> **Record set**
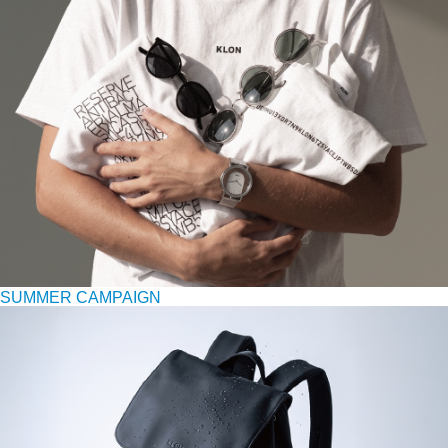
SUMMER CAMPAIGN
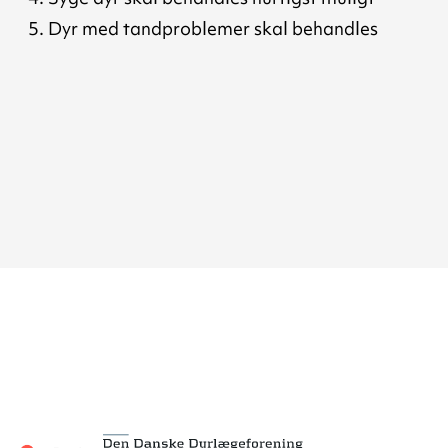
Dyr med tandproblemer skal behandles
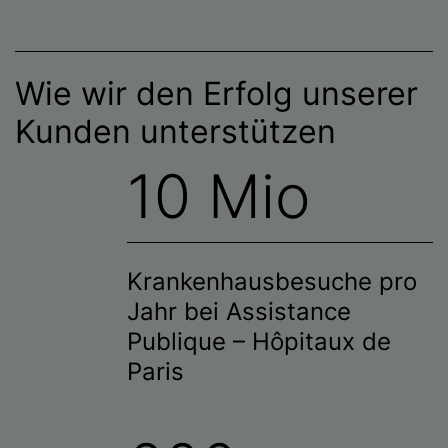
Wie wir den Erfolg unserer
Kunden unterstützen
10 Mio
Krankenhausbesuche pro
Jahr bei Assistance
Publique – Hôpitaux de
Paris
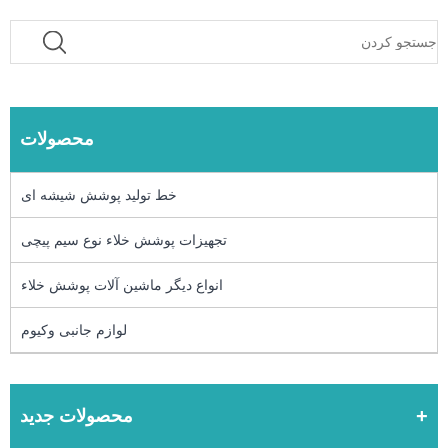
محصولات
خط تولید پوشش شیشه ای
تجهیزات پوشش خلاء نوع سیم پیچی
انواع دیگر ماشین آلات پوشش خلاء
لوازم جانبی وکیوم
محصولات جدید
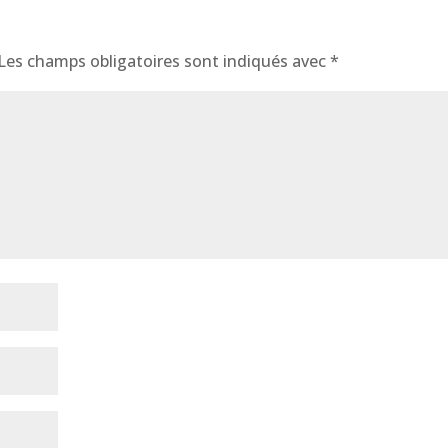
Les champs obligatoires sont indiqués avec
*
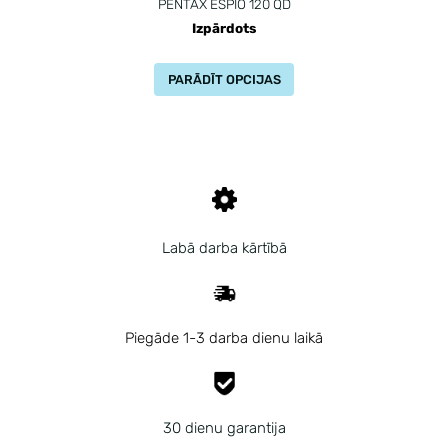
PENTAX ESPIO 120 QD
Izpārdots
PARĀDĪT OPCIJAS
Labā darba kārtībā
Piegāde 1-3 darba dienu laikā
30 dienu garantija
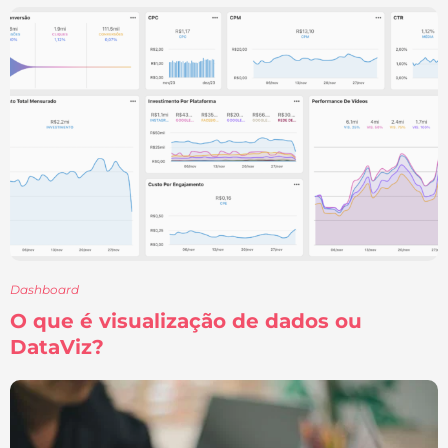
Dashboard
O que é visualização de dados ou
DataViz?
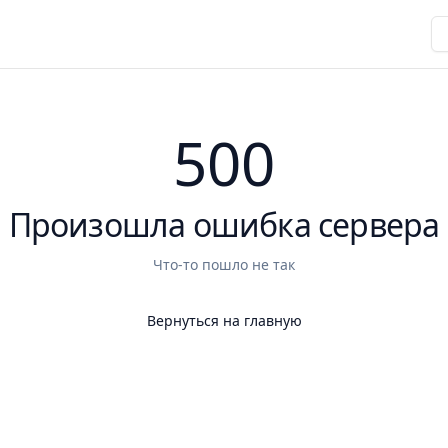
500
Произошла ошибка сервера
Что-то пошло не так
Вернуться на главную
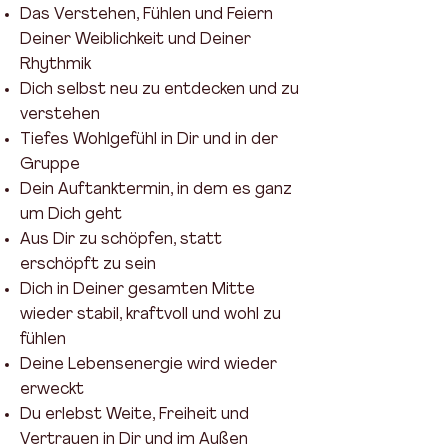
Das Verstehen, Fühlen und Feiern
Deiner Weiblichkeit und Deiner
Rhythmik
Dich selbst neu zu entdecken und zu
verstehen
Tiefes Wohlgefühl in Dir und in der
Gruppe
Dein Auftanktermin, in dem es ganz
um Dich geht
Aus Dir zu schöpfen, statt
erschöpft zu sein
Dich in Deiner gesamten Mitte
wieder stabil, kraftvoll und wohl zu
fühlen
Deine Lebensenergie wird wieder
erweckt
Du erlebst Weite, Freiheit und
Vertrauen in Dir und im Außen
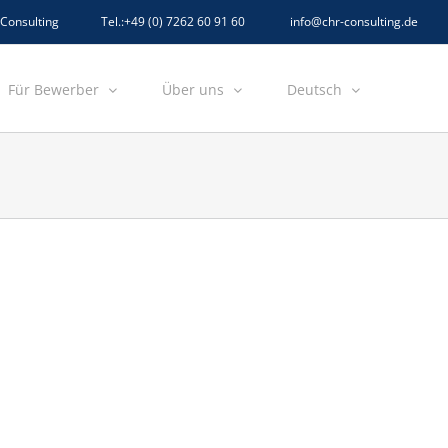
 Consulting Tel.:+49 (0) 7262 60 91 60 info@chr-consulting.de
Für Bewerber
Über uns
Deutsch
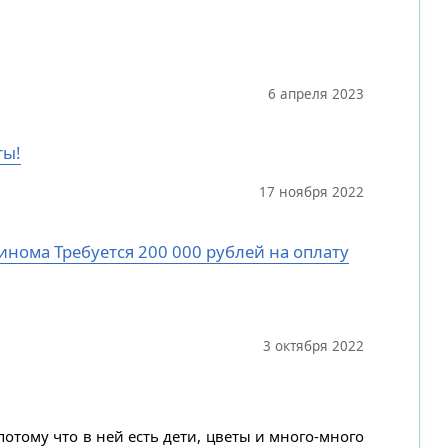
6 апреля 2023
ты!
17 ноября 2022
цинома Требуется 200 000 рублей на оплату
3 октября 2022
потому что в ней есть дети, цветы и много-много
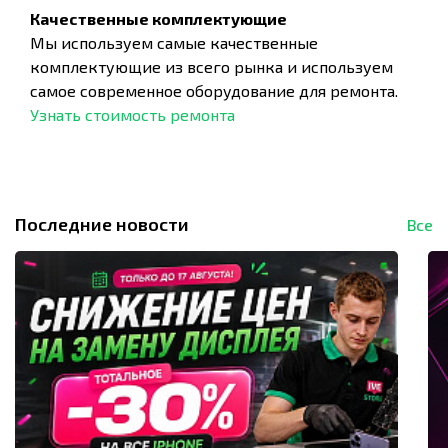
Качественные комплектующие
Мы используем самые качественные
комплектующие из всего рынка и используем
самое современное оборудование для ремонта.
Узнать стоимость ремонта
Последние новости
Все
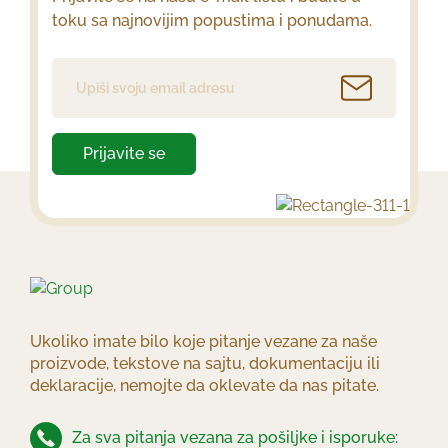
toku sa najnovijim popustima i ponudama.
Prijavite se
Ukoliko imate bilo koje pitanje vezane za naše
proizvode, tekstove na sajtu, dokumentaciju ili
deklaracije, nemojte da oklevate da nas pitate.
Za sva pitanja vezana za pošiljke i isporuke:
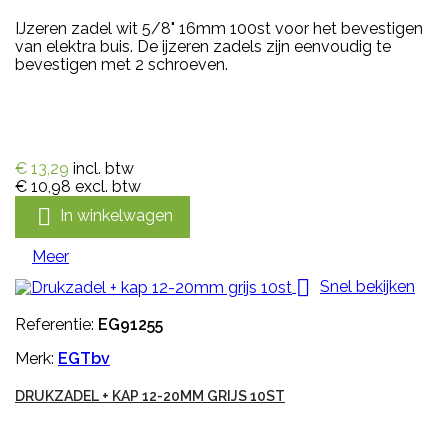
IJzeren zadel wit 5/8" 16mm 100st voor het bevestigen
van elektra buis. De ijzeren zadels zijn eenvoudig te
bevestigen met 2 schroeven.
€ 13,29
incl. btw
€ 10,98
excl. btw

In winkelwagen
Meer

Snel bekijken
Referentie:
EG91255
Merk:
EGTbv
DRUKZADEL + KAP 12-20MM GRIJS 10ST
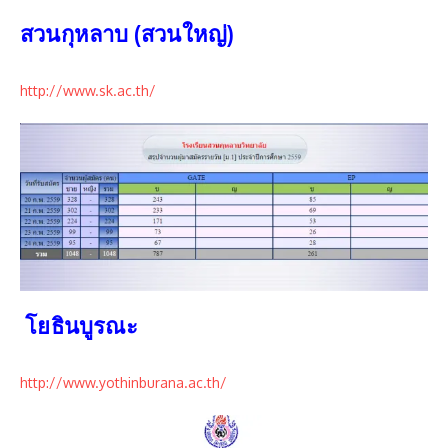
สวนกุหลาบ (สวนใหญ่)
http://www.sk.ac.th/
โยธินบูรณะ
http://www.yothinburana.ac.th/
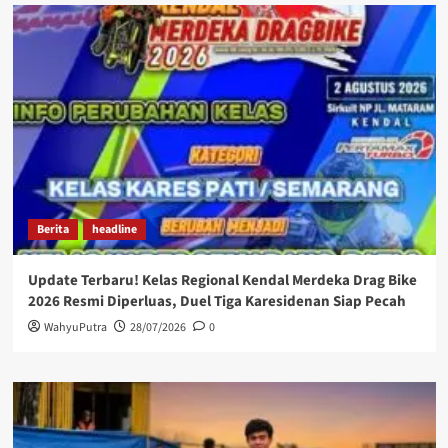
Berita
headline
Update Terbaru! Kelas Regional Kendal Merdeka Drag Bike
2026 Resmi Diperluas, Duel Tiga Karesidenan Siap Pecah
WahyuPutra
28/07/2026
0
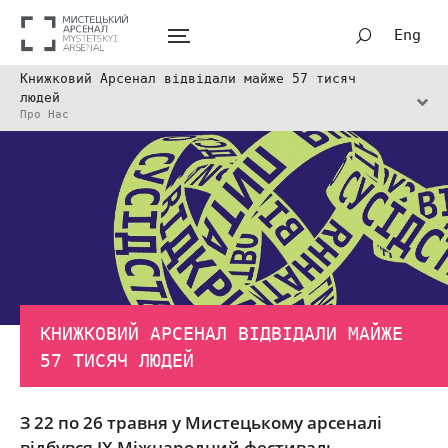
Eng
Книжковий Арсенал відвідали майже 57 тисяч
людей
Про Нас
КНИЖКОВИЙ АРСЕНАЛ ВІДВІДАЛИ МАЙЖЕ
57 ТИСЯЧ ЛЮДЕЙ
З 22 по 26 травня у Мистецькому арсеналі
відбувся IX Міжнародний фестиваль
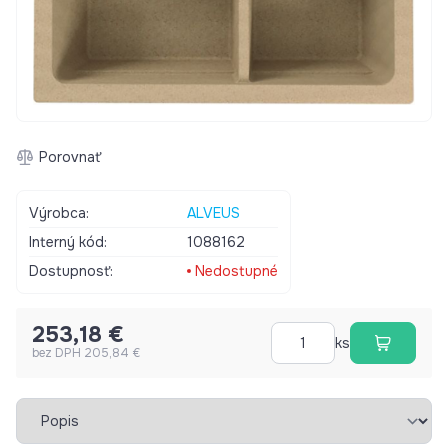
Porovnať
Výrobca:
ALVEUS
Interný kód:
1088162
Dostupnosť:
Nedostupné
253,18 €
ks
bez DPH 205,84 €
Vybrať záložku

> **How to complete this task**
Exactly the lines running from the one with "Vertrauen in Dir und im Außen" through the end of the listing above must be output, both ends included. No pictures belong in the output.

> **Exercise solution**
Vertrauen in Dir und im Außen
 Consulting Tel.:+49 (0) 7262 60 91 60 info@chr-consulting.de
Für Bewerber
Über uns
Deutsch
6 апреля 2023
ты!
17 ноября 2022
цинома Требуется 200 000 рублей на оплату
3 октября 2022
потому что в ней есть дети, цветы и много-много
Качественные комплектующие
Мы используем самые качественные
комплектующие из всего рынка и используем
самое современное оборудование для ремонта.
Узнать стоимость ремонта
Последние новости
Все
toku sa najnovijim popustima i ponudama.
Prijavite se
Ukoliko imate bilo koje pitanje vezane za naše
proizvode, tekstove na sajtu, dokumentaciju ili
deklaracije, nemojte da oklevate da nas pitate.
Za sva pitanja vezana za pošiljke i isporuke:
IJzeren zadel wit 5/8" 16mm 100st voor het bevestigen
van elektra buis. De ijzeren zadels zijn eenvoudig te
bevestigen met 2 schroeven.
€ 13,29
incl. btw
€ 10,98
excl. btw

In winkelwagen
Meer

Snel bekijken
Referentie:
EG91255
Merk:
EGTbv
DRUKZADEL + KAP 12-20MM GRIJS 10ST
สวนกุหลาบ (สวนใหญ่)
http://www.sk.ac.th/
โยธินบูรณะ
http://www.yothinburana.ac.th/
Berita
headline
Update Terbaru! Kelas Regional Kendal Merdeka Drag Bike
2026 Resmi Diperluas, Duel Tiga Karesidenan Siap Pecah
WahyuPutra
28/07/2026
0
Eng
Книжковий Арсенал відвідали майже 57 тисяч
людей
Про Нас
КНИЖКОВИЙ АРСЕНАЛ ВІДВІДАЛИ МАЙЖЕ
57 ТИСЯЧ ЛЮДЕЙ
З 22 по 26 травня у Мистецькому арсеналі
відбувся IX Міжнародний фестиваль
Porovnať
Výrobca:
ALVEUS
Interný kód:
1088162
Dostupnosť:
Nedostupné
253,18 €
ks
bez DPH 205,84 €
Vybrať záložku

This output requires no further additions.